• **EXERCISE DESCRIPTION**
Among the entries that follow, the required portion opens with the line containing "ingle word, no" and closes with the line containing "ir cut was the". Give that portion again exactly, and nothing else.

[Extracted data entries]
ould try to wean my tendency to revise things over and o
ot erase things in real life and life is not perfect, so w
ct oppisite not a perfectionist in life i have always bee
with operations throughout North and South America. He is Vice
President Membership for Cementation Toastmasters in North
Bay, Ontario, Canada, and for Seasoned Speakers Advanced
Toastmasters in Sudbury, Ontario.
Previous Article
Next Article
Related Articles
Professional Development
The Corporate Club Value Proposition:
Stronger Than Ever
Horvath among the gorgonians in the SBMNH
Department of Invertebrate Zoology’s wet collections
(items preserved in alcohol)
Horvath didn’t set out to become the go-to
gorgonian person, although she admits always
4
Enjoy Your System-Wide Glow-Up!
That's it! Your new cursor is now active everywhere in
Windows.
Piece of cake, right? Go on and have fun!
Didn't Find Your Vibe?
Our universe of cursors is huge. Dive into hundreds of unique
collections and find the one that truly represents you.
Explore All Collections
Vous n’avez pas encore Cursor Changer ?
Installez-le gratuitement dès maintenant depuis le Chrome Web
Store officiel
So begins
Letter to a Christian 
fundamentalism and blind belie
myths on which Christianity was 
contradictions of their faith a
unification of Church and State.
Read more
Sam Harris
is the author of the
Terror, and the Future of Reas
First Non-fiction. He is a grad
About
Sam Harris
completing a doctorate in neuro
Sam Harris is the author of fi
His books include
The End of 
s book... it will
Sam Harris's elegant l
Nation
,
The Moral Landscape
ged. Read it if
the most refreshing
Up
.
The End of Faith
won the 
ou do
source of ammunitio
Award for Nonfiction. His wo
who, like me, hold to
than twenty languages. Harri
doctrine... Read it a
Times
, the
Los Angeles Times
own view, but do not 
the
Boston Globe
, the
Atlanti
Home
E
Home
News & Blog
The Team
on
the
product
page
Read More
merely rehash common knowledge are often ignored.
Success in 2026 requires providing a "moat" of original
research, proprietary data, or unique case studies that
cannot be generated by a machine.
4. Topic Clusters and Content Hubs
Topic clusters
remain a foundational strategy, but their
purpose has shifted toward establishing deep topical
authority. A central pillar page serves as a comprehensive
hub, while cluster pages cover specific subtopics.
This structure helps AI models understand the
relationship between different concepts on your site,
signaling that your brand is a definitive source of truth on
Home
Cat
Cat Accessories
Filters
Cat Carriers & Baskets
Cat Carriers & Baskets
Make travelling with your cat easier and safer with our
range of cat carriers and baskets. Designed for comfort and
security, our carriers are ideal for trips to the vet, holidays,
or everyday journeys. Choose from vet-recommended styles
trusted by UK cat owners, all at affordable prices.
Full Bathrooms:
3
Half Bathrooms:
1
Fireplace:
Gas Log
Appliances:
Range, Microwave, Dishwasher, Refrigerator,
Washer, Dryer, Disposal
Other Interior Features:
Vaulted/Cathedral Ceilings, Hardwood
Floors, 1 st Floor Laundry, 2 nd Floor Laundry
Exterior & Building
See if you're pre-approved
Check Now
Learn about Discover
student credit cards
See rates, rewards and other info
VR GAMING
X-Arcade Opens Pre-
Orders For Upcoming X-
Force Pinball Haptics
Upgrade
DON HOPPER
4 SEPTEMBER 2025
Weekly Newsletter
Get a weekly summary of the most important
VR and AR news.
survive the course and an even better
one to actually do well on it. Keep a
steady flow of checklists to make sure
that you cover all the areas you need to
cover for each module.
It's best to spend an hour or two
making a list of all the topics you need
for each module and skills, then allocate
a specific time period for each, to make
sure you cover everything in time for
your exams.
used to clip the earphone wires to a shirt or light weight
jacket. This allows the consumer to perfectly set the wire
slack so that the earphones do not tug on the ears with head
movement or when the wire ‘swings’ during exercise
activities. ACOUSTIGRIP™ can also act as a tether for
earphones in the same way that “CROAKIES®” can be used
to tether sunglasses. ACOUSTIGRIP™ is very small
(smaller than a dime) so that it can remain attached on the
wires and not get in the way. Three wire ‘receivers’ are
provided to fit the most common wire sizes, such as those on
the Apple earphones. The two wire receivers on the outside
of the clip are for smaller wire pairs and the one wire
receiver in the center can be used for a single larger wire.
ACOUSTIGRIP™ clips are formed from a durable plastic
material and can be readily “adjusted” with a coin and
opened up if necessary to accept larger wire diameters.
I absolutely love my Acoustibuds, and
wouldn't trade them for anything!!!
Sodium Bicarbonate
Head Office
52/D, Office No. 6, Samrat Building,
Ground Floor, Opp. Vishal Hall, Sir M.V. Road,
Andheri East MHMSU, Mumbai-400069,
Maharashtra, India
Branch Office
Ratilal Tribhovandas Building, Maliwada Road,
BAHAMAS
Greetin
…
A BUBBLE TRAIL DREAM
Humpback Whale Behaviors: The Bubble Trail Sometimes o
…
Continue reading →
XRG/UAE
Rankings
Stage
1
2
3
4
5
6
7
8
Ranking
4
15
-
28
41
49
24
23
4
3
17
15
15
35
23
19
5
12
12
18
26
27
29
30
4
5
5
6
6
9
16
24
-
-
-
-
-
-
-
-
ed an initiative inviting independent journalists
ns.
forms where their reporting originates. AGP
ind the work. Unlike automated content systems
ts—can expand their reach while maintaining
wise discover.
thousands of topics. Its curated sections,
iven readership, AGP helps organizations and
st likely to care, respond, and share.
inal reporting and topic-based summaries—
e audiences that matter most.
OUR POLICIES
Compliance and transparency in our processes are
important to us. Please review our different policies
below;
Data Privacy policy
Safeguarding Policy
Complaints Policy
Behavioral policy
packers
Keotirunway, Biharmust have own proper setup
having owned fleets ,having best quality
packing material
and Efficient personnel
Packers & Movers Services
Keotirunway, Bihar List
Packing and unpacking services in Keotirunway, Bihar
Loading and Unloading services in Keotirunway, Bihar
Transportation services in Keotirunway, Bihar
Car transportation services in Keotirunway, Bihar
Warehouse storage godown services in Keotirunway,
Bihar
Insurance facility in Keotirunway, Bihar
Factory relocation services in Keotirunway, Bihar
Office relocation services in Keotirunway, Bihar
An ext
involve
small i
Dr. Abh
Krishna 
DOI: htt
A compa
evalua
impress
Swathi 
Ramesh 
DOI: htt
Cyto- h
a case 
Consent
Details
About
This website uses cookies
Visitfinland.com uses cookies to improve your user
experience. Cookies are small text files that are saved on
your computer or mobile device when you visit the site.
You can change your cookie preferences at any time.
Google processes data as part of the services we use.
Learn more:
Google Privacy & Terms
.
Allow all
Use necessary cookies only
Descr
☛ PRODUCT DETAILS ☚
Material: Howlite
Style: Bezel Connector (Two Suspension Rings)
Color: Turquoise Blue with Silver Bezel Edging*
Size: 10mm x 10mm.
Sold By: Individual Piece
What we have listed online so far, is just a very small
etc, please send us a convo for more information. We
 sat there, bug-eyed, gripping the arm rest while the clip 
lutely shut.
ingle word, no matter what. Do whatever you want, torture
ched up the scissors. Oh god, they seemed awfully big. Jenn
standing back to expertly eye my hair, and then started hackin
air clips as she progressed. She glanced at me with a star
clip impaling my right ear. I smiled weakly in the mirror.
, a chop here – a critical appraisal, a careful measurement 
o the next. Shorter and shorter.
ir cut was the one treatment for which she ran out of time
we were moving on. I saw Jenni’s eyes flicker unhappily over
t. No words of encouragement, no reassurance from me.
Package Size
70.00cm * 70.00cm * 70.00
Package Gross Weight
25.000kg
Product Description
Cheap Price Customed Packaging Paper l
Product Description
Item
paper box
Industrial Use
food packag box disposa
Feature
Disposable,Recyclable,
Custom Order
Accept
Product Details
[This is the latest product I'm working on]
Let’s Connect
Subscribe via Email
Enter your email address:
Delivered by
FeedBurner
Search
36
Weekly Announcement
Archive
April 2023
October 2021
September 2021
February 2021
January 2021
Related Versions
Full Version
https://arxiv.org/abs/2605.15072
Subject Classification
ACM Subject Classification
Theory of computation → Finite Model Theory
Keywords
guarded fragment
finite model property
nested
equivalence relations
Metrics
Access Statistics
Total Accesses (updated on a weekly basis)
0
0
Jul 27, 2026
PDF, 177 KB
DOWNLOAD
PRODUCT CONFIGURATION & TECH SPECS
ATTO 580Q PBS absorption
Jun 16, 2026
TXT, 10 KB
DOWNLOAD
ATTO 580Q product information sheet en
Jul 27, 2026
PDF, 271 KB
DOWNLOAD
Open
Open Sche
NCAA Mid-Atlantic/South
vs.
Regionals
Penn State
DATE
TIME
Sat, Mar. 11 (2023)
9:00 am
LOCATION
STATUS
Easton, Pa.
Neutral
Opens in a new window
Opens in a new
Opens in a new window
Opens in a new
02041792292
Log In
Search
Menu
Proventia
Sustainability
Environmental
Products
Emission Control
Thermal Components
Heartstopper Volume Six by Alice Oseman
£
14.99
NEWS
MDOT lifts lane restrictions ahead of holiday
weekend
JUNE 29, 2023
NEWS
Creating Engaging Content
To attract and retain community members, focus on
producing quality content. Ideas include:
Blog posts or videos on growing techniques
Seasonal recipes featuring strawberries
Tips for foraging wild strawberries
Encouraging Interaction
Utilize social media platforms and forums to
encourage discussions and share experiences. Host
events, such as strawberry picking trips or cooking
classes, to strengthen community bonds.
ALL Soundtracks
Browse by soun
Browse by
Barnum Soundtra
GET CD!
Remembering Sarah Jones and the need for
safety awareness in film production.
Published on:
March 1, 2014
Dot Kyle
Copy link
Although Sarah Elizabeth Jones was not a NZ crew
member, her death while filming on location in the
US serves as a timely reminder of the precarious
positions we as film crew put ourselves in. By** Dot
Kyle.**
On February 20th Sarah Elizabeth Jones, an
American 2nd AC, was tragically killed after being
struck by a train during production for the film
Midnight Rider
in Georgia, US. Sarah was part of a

• **REPLY**
ingle word, no matter what. Do whatever you want, torture
ched up the scissors. Oh god, they seemed awfully big. Jenn
standing back to expertly eye my hair, and then started hackin
air clips as she progressed. She glanced at me with a star
clip impaling my right ear. I smiled weakly in the mirror.
, a chop here – a critical appraisal, a careful measurement 
o the next. Shorter and shorter.
ir cut was the one treatment for which she ran out of time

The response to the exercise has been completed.